PROBLEM STATEMENT:
Repeat each entry verbatim.
Content starts
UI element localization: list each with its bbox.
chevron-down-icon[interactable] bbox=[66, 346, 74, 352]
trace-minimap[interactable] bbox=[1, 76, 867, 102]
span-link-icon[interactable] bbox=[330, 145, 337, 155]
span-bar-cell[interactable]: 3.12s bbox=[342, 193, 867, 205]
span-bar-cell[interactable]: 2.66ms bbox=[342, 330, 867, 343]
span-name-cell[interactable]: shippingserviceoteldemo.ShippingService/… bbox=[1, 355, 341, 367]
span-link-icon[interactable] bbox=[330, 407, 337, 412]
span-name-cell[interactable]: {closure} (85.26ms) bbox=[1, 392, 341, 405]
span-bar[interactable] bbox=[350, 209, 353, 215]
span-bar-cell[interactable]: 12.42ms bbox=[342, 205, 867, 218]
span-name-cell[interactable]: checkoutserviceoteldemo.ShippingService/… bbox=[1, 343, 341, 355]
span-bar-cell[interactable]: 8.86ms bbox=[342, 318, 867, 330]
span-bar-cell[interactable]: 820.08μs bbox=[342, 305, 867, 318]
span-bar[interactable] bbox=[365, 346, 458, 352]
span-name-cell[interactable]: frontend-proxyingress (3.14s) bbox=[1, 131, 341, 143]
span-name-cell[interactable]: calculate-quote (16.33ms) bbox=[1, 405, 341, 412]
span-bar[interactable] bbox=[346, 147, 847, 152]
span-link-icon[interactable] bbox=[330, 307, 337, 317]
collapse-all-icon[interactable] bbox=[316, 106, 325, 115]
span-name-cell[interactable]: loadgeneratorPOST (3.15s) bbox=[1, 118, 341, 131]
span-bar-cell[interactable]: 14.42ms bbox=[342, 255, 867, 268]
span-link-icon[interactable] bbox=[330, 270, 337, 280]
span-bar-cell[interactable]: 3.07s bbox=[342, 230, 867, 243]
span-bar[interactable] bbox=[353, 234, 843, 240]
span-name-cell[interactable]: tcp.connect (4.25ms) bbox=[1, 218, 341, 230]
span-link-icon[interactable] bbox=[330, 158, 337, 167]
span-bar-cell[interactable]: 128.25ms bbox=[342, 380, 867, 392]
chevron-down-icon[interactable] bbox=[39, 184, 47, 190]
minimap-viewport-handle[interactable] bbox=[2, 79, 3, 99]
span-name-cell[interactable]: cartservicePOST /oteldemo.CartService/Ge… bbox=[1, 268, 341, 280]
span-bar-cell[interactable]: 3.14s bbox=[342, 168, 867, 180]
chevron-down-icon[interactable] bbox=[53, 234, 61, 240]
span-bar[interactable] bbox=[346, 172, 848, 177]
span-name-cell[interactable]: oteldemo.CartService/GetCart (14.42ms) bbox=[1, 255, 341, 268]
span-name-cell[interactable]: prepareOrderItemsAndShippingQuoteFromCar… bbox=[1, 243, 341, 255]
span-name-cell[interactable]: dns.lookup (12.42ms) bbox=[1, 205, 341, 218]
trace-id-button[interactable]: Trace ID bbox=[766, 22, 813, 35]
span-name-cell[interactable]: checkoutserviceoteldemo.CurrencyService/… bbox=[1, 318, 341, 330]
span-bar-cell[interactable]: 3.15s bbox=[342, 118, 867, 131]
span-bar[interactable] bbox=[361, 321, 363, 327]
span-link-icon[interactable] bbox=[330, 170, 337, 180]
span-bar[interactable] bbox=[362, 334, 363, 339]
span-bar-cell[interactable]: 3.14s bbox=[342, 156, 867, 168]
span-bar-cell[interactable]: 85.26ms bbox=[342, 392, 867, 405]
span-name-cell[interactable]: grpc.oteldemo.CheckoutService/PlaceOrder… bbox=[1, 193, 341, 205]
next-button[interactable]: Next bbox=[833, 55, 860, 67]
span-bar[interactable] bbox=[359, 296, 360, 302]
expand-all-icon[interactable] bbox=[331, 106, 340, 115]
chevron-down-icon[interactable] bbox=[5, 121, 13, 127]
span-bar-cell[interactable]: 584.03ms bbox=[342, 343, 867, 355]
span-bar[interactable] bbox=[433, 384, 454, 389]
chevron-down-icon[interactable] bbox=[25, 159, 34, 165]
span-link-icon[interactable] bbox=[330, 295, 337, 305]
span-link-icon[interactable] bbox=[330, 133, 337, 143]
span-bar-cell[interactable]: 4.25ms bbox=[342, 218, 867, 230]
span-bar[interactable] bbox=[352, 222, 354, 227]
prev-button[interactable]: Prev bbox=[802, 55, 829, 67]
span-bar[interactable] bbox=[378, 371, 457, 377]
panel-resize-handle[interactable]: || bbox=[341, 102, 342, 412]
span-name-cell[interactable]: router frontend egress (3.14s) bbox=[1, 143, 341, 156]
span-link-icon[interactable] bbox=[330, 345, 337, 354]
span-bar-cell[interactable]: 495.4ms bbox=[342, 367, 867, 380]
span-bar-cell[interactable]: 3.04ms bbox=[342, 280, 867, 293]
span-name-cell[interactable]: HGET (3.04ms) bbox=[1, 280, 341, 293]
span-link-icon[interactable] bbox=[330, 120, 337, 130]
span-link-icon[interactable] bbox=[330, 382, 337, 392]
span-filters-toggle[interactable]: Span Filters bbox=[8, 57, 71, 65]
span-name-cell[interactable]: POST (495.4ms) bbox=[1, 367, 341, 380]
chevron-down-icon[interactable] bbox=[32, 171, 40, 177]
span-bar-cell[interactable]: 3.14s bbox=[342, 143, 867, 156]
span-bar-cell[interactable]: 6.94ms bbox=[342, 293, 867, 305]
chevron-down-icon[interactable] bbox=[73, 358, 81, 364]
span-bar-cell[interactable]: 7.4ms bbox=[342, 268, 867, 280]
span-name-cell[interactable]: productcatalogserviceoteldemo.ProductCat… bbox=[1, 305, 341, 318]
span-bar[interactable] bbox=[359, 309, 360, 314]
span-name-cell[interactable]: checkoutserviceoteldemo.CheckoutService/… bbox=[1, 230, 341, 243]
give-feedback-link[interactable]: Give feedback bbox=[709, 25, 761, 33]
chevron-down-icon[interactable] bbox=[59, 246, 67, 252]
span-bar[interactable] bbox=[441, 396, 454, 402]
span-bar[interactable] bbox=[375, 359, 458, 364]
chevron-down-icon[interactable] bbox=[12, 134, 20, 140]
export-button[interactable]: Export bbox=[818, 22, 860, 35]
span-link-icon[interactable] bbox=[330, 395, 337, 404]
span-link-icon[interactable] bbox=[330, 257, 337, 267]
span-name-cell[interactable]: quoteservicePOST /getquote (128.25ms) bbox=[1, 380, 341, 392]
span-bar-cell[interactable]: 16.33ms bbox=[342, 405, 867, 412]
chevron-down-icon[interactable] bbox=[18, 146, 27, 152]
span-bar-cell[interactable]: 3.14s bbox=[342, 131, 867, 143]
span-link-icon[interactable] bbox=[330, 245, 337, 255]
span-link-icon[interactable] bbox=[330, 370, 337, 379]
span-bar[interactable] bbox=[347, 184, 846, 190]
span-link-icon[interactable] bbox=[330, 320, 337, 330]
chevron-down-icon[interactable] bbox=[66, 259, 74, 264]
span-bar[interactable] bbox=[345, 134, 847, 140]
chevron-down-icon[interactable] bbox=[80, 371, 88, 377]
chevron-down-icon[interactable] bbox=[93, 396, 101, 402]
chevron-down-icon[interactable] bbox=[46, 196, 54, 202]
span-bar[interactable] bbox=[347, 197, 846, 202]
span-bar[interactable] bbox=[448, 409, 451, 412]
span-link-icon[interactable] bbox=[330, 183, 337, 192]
Content ends
ANSWER AREA:
UI element localization: list each with its bbox.
chevron-down-icon[interactable] bbox=[66, 346, 74, 352]
trace-minimap[interactable] bbox=[1, 76, 867, 102]
span-link-icon[interactable] bbox=[330, 145, 337, 155]
span-bar-cell[interactable]: 3.12s bbox=[342, 193, 867, 205]
span-bar-cell[interactable]: 2.66ms bbox=[342, 330, 867, 343]
span-name-cell[interactable]: shippingserviceoteldemo.ShippingService/… bbox=[1, 355, 341, 367]
span-link-icon[interactable] bbox=[330, 407, 337, 412]
span-name-cell[interactable]: {closure} (85.26ms) bbox=[1, 392, 341, 405]
span-bar[interactable] bbox=[350, 209, 353, 215]
span-bar-cell[interactable]: 12.42ms bbox=[342, 205, 867, 218]
span-name-cell[interactable]: checkoutserviceoteldemo.ShippingService/… bbox=[1, 343, 341, 355]
span-bar-cell[interactable]: 8.86ms bbox=[342, 318, 867, 330]
span-bar-cell[interactable]: 820.08μs bbox=[342, 305, 867, 318]
span-bar[interactable] bbox=[365, 346, 458, 352]
span-name-cell[interactable]: frontend-proxyingress (3.14s) bbox=[1, 131, 341, 143]
span-name-cell[interactable]: calculate-quote (16.33ms) bbox=[1, 405, 341, 412]
span-bar[interactable] bbox=[346, 147, 847, 152]
span-link-icon[interactable] bbox=[330, 307, 337, 317]
collapse-all-icon[interactable] bbox=[316, 106, 325, 115]
span-name-cell[interactable]: loadgeneratorPOST (3.15s) bbox=[1, 118, 341, 131]
span-bar-cell[interactable]: 14.42ms bbox=[342, 255, 867, 268]
span-link-icon[interactable] bbox=[330, 270, 337, 280]
span-bar-cell[interactable]: 3.07s bbox=[342, 230, 867, 243]
span-bar[interactable] bbox=[353, 234, 843, 240]
span-name-cell[interactable]: tcp.connect (4.25ms) bbox=[1, 218, 341, 230]
span-link-icon[interactable] bbox=[330, 158, 337, 167]
span-bar-cell[interactable]: 128.25ms bbox=[342, 380, 867, 392]
chevron-down-icon[interactable] bbox=[39, 184, 47, 190]
minimap-viewport-handle[interactable] bbox=[2, 79, 3, 99]
span-name-cell[interactable]: cartservicePOST /oteldemo.CartService/Ge… bbox=[1, 268, 341, 280]
span-bar-cell[interactable]: 3.14s bbox=[342, 168, 867, 180]
chevron-down-icon[interactable] bbox=[53, 234, 61, 240]
span-bar[interactable] bbox=[346, 172, 848, 177]
span-name-cell[interactable]: oteldemo.CartService/GetCart (14.42ms) bbox=[1, 255, 341, 268]
span-name-cell[interactable]: prepareOrderItemsAndShippingQuoteFromCar… bbox=[1, 243, 341, 255]
span-name-cell[interactable]: dns.lookup (12.42ms) bbox=[1, 205, 341, 218]
trace-id-button[interactable]: Trace ID bbox=[766, 22, 813, 35]
span-name-cell[interactable]: checkoutserviceoteldemo.CurrencyService/… bbox=[1, 318, 341, 330]
span-bar-cell[interactable]: 3.15s bbox=[342, 118, 867, 131]
span-bar[interactable] bbox=[361, 321, 363, 327]
span-link-icon[interactable] bbox=[330, 170, 337, 180]
span-bar[interactable] bbox=[362, 334, 363, 339]
span-bar-cell[interactable]: 3.14s bbox=[342, 156, 867, 168]
span-bar-cell[interactable]: 85.26ms bbox=[342, 392, 867, 405]
span-name-cell[interactable]: grpc.oteldemo.CheckoutService/PlaceOrder… bbox=[1, 193, 341, 205]
next-button[interactable]: Next bbox=[833, 55, 860, 67]
span-bar[interactable] bbox=[359, 296, 360, 302]
expand-all-icon[interactable] bbox=[331, 106, 340, 115]
chevron-down-icon[interactable] bbox=[5, 121, 13, 127]
span-bar-cell[interactable]: 584.03ms bbox=[342, 343, 867, 355]
span-bar[interactable] bbox=[433, 384, 454, 389]
chevron-down-icon[interactable] bbox=[25, 159, 34, 165]
span-link-icon[interactable] bbox=[330, 295, 337, 305]
span-link-icon[interactable] bbox=[330, 133, 337, 143]
span-bar-cell[interactable]: 4.25ms bbox=[342, 218, 867, 230]
span-bar[interactable] bbox=[352, 222, 354, 227]
prev-button[interactable]: Prev bbox=[802, 55, 829, 67]
span-bar[interactable] bbox=[378, 371, 457, 377]
panel-resize-handle[interactable]: || bbox=[341, 102, 342, 412]
span-name-cell[interactable]: router frontend egress (3.14s) bbox=[1, 143, 341, 156]
span-link-icon[interactable] bbox=[330, 345, 337, 354]
span-bar-cell[interactable]: 495.4ms bbox=[342, 367, 867, 380]
span-bar-cell[interactable]: 3.04ms bbox=[342, 280, 867, 293]
span-name-cell[interactable]: HGET (3.04ms) bbox=[1, 280, 341, 293]
span-link-icon[interactable] bbox=[330, 120, 337, 130]
span-link-icon[interactable] bbox=[330, 382, 337, 392]
span-filters-toggle[interactable]: Span Filters bbox=[8, 57, 71, 65]
span-name-cell[interactable]: POST (495.4ms) bbox=[1, 367, 341, 380]
chevron-down-icon[interactable] bbox=[32, 171, 40, 177]
span-bar-cell[interactable]: 3.14s bbox=[342, 143, 867, 156]
span-bar-cell[interactable]: 6.94ms bbox=[342, 293, 867, 305]
chevron-down-icon[interactable] bbox=[73, 358, 81, 364]
span-bar-cell[interactable]: 7.4ms bbox=[342, 268, 867, 280]
span-name-cell[interactable]: productcatalogserviceoteldemo.ProductCat… bbox=[1, 305, 341, 318]
span-bar[interactable] bbox=[359, 309, 360, 314]
span-name-cell[interactable]: checkoutserviceoteldemo.CheckoutService/… bbox=[1, 230, 341, 243]
give-feedback-link[interactable]: Give feedback bbox=[709, 25, 761, 33]
chevron-down-icon[interactable] bbox=[59, 246, 67, 252]
span-bar[interactable] bbox=[441, 396, 454, 402]
span-bar[interactable] bbox=[375, 359, 458, 364]
chevron-down-icon[interactable] bbox=[12, 134, 20, 140]
export-button[interactable]: Export bbox=[818, 22, 860, 35]
span-link-icon[interactable] bbox=[330, 395, 337, 404]
span-link-icon[interactable] bbox=[330, 257, 337, 267]
span-name-cell[interactable]: quoteservicePOST /getquote (128.25ms) bbox=[1, 380, 341, 392]
span-bar-cell[interactable]: 16.33ms bbox=[342, 405, 867, 412]
chevron-down-icon[interactable] bbox=[18, 146, 27, 152]
span-bar-cell[interactable]: 3.14s bbox=[342, 131, 867, 143]
span-link-icon[interactable] bbox=[330, 245, 337, 255]
span-link-icon[interactable] bbox=[330, 370, 337, 379]
span-bar[interactable] bbox=[347, 184, 846, 190]
span-link-icon[interactable] bbox=[330, 320, 337, 330]
chevron-down-icon[interactable] bbox=[66, 259, 74, 264]
span-bar[interactable] bbox=[345, 134, 847, 140]
chevron-down-icon[interactable] bbox=[80, 371, 88, 377]
chevron-down-icon[interactable] bbox=[93, 396, 101, 402]
chevron-down-icon[interactable] bbox=[46, 196, 54, 202]
span-bar[interactable] bbox=[347, 197, 846, 202]
span-bar[interactable] bbox=[448, 409, 451, 412]
span-link-icon[interactable] bbox=[330, 183, 337, 192]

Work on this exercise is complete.